Joao Paulo Alexandre
Do Mais Goiás

Brasil é o país com maior número de jornalistas mortos por Covid-19

Levantamento foi feito pela Fenaj. Porém, dados podem estar subnotificados por falta de informações centralizadas

Brasil é o país com maior número de jornalistas mortos por Covid-19
Brasil despenca e entra em 'zona vermelha' no ranking de liberdade de imprensa (Foto: Guia do Estudante)

O dia do Jornalista é comemorado nesta quarta-feira (7) e um levantamento feito pela Federação Nacional dos Jornalistas (Fenaj) traz uma situação preocupante para a classe trabalhista. O Brasil é país com maior número de profissionais da imprensa mortos por Covid-19 no mundo.

Segundo o levantamento, de abril de 2020 a março de 2021, o maior país da América Latina registou 169 mortes de jornalistas em decorrência do novo coronavúrus. A quantidade ultrapassou o Peru, que até então era o país com a maior números de profissionais que vieram a óbito por causa do vírus Sars-Cov-2.

O estudo ainda mostra que, nos três primeiros meses de 2021, o número de mortes registradas superou todos os óbitos do ano passado. Em 2020, de abril a dezembro, 78 jornalistas morreram enquanto 86 óbitos foram registrados neste ano.

A Fenaj destaca que a média de mortes por mês passou de 8,5 neste ano para 28,6 óbitos mensais neste ano. O aumento no número médio de vítimas passou para 264%. O primeiro caso de mortes de profissional causado por Covid-19 no Brasil foi registrado em abril do ano passado. Neste mesmo mês, sete jornalistas morreram por causa da doença.

O número se manteve constante até outubro. Os dois últimos meses de 2020 apresentaram elevação na curva de vítimas, tendência que se confirmou em janeiro de 2021, onde foram registrados 26 óbitos.
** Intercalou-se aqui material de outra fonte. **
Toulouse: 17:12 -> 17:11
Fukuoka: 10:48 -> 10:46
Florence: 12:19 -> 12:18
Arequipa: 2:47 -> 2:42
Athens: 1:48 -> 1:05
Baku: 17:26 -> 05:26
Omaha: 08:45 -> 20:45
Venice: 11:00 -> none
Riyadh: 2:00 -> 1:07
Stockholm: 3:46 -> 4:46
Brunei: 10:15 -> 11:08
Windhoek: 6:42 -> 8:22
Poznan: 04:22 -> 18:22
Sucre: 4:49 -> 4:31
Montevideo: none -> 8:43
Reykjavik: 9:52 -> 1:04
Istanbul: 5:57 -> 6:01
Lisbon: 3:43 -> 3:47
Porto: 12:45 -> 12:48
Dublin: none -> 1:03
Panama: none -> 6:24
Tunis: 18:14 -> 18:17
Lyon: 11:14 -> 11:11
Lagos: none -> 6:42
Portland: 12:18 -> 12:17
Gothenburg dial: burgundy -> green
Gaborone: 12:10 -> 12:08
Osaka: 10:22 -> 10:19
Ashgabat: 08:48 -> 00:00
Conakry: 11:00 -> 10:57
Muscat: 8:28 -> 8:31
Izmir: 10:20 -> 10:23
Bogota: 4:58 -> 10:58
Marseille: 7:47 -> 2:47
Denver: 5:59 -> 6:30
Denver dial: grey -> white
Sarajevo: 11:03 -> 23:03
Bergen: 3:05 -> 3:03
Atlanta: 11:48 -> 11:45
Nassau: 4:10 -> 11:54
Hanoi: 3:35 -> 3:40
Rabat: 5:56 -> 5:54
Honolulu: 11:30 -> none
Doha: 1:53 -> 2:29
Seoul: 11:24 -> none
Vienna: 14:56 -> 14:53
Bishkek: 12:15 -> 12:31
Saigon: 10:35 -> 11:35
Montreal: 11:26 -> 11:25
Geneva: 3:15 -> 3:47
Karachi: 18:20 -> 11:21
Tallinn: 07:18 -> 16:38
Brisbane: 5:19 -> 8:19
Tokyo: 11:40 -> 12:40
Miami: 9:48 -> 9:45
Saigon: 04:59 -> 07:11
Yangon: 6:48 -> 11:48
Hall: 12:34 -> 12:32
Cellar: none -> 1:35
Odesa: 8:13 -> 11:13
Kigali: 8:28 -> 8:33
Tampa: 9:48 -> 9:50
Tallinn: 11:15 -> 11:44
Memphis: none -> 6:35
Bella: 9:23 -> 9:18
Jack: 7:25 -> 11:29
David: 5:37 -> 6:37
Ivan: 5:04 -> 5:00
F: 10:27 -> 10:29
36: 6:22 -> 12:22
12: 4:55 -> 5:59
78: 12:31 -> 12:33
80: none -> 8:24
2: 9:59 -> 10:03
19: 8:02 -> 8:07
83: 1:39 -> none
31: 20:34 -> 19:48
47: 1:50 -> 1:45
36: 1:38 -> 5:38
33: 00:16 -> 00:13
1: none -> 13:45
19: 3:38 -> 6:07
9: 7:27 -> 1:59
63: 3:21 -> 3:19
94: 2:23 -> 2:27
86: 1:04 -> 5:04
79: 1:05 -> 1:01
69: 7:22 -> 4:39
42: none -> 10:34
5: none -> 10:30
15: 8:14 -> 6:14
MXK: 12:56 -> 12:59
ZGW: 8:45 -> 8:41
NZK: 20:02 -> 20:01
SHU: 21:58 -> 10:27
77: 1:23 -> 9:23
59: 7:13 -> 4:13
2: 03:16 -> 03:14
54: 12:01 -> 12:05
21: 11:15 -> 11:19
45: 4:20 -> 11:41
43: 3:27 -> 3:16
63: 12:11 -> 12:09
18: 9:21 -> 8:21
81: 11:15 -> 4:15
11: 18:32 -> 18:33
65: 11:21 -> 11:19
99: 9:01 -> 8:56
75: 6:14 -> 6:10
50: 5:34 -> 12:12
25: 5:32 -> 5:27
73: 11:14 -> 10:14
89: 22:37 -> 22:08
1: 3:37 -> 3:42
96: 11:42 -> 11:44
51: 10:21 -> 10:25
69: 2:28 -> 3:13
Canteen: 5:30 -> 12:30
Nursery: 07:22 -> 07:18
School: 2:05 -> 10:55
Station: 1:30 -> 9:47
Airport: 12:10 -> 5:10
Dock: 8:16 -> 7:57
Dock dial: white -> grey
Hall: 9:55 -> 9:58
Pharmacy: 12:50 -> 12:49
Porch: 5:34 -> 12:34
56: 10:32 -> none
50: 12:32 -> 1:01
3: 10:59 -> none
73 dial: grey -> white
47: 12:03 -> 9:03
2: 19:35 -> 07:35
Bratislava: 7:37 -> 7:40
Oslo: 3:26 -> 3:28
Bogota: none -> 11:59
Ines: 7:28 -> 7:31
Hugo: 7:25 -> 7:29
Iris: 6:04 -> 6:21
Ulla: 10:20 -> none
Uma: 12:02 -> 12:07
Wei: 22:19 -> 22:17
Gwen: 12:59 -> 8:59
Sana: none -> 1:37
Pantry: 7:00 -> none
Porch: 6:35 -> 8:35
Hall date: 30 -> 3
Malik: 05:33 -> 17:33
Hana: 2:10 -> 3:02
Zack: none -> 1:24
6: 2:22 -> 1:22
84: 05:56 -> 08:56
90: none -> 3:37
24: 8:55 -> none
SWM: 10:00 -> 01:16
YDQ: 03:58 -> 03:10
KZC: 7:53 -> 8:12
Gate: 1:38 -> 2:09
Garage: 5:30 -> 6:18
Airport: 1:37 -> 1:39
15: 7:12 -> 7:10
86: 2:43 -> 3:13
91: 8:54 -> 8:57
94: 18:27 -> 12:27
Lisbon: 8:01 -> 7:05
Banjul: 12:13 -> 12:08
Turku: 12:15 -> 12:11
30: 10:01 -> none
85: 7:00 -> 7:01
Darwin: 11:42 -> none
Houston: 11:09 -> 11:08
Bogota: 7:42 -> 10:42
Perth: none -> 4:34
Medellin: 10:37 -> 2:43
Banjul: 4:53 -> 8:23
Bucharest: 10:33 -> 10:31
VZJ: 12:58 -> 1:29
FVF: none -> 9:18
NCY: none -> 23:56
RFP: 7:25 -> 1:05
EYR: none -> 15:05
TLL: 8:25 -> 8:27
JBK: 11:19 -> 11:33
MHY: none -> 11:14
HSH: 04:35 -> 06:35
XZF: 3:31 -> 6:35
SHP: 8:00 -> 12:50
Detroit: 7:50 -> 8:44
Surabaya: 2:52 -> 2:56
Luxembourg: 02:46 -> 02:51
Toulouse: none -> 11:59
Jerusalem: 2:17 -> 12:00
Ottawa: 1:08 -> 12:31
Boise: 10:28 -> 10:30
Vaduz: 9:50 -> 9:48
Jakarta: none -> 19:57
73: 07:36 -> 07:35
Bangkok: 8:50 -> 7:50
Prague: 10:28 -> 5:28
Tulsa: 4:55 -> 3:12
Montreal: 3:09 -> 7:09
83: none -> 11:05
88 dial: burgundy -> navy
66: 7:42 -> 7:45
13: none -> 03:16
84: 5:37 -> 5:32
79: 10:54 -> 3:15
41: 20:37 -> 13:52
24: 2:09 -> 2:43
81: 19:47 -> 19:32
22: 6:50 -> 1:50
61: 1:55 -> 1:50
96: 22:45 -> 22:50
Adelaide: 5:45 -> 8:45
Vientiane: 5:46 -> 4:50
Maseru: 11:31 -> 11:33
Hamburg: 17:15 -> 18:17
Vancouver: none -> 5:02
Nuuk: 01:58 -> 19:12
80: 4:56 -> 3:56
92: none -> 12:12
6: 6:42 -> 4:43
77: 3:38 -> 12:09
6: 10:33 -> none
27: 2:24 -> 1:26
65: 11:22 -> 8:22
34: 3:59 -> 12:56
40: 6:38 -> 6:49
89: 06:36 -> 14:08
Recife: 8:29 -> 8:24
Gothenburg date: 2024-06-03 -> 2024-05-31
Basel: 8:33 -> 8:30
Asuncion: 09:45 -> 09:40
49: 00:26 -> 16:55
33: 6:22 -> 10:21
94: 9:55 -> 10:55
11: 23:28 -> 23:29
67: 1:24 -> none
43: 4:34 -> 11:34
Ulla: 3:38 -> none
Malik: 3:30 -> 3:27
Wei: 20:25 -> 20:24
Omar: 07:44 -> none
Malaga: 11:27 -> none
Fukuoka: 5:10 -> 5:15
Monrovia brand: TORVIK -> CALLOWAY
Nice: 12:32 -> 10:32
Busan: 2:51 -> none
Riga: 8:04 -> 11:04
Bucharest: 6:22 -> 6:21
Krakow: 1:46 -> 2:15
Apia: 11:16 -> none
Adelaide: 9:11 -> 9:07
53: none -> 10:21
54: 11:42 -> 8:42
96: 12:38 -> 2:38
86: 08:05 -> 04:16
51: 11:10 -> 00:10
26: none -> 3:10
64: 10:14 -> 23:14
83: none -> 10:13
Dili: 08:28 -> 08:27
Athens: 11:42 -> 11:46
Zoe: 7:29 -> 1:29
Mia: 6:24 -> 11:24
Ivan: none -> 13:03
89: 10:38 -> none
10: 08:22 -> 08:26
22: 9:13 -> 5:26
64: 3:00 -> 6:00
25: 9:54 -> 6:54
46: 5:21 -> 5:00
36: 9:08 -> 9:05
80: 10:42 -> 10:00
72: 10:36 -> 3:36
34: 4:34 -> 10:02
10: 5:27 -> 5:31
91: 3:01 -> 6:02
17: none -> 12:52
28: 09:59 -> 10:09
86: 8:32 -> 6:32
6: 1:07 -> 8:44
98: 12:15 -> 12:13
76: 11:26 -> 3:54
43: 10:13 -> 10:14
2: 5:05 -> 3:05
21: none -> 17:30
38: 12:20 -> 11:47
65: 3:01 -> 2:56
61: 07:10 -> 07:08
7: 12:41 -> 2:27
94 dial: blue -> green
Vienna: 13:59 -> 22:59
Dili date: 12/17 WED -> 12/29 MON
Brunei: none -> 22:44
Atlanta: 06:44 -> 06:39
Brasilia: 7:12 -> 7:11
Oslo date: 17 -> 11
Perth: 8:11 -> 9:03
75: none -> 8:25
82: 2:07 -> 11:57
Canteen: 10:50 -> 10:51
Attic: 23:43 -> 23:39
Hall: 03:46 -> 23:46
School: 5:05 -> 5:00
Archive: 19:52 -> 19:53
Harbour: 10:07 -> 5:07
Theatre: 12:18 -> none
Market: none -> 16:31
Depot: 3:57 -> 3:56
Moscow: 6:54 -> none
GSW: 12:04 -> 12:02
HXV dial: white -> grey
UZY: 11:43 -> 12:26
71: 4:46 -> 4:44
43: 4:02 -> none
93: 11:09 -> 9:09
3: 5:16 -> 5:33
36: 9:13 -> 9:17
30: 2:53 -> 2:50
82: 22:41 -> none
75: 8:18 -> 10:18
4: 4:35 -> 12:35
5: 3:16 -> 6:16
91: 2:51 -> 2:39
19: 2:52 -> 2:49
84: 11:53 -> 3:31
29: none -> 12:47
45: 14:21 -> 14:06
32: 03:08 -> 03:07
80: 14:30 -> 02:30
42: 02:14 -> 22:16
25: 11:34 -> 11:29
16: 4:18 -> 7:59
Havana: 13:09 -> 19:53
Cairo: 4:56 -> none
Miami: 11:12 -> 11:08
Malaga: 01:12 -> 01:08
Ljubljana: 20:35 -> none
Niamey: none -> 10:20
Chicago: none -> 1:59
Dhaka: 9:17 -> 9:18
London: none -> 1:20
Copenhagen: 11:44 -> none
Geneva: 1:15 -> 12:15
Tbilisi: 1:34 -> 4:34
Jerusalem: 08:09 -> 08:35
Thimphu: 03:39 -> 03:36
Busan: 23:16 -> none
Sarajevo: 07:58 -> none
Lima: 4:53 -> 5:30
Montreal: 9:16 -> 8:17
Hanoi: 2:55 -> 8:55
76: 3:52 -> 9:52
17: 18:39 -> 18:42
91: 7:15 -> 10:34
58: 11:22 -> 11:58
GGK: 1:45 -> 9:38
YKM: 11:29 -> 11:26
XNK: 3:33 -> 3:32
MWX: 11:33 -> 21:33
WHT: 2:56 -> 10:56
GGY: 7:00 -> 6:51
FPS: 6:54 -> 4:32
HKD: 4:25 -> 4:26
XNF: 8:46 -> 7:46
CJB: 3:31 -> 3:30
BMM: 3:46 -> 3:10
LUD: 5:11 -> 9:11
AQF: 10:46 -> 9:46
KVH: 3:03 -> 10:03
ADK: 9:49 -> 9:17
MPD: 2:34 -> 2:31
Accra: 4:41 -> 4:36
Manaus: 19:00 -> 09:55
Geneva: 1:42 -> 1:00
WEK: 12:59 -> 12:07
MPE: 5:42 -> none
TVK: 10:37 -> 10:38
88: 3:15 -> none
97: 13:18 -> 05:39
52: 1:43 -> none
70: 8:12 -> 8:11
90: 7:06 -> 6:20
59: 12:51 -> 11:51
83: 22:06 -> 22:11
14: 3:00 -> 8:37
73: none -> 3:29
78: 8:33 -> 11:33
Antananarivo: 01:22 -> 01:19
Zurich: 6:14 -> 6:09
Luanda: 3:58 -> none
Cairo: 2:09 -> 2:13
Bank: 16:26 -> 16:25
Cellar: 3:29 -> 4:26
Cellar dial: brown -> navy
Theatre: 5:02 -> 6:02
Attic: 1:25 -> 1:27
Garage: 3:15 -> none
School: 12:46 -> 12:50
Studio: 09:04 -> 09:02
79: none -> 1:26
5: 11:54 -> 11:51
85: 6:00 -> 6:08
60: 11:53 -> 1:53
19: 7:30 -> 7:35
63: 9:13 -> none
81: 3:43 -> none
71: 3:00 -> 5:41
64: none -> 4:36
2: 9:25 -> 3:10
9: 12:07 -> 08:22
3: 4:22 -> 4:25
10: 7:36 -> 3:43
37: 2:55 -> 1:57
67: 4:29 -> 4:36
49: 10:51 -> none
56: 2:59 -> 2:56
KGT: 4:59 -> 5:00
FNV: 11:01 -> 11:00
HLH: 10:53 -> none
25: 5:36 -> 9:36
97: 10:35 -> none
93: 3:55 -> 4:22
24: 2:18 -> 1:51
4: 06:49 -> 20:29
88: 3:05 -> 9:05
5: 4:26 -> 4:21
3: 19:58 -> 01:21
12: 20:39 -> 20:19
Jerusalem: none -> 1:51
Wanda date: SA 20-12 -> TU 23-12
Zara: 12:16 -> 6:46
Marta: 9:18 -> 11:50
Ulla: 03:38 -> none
Esse valor representa 1/3 do número total verificado no ano anterior.

Treze jornalistas perderam a vida em fevereiro e, no mês passado, que foi tido como o mais letal da pandemia no pais, também foi o mais devastador na classe: 47 jornalistas mortos.

Os estados onde mais registaram óbitos de profissionais foram São Paulo, Pará e Amazonas. Foram 19 mortes em cada um deles. Apenas o Acre não registrou nenhuma vítima fatal por causa da Covid-19. Porém, o relatório destaca que possa haver subnotificação já que não há uma fonte centralizada para coleta de informações. Elas foram obtidas através de publicações direta em jornais, sites e blogs de todo o país, de sindicatos dos jornalistas no Estado ou vindas diretamente por colegas de trabalho. Goiás, por exemplo, aparece com apenas uma morte registrada no levantamento.

O estudo reforça ainda que 55% das vítimas fatais dentro da categoria tinha entre 51 a 70 anos. As mulheres correspondem 9,8% das mortes. A média de idade das jornalistas mortas pela doença é bem menor do que a dos homens. Enquanto a média geral dos homens é 61 anos, a delas são de 43 anos. Pesquisa do Instituto Brasileiro de Geografia e Estatísticas (IBGE) de 2019 apontava que elas ocuparam 36% dos postos de trabalho na categoria.

“Assim com os profissionais da saúde, a categoria dos jornalistas também está se sacrificando para garantir informação de qualidade para a população brasileira. Os números são alarmantes, mas vamos continuar cumprindo nosso papel, porque informação verdadeira também ajuda a salvar vidas”, afirma Maria José Braga, presidente da Fenaj.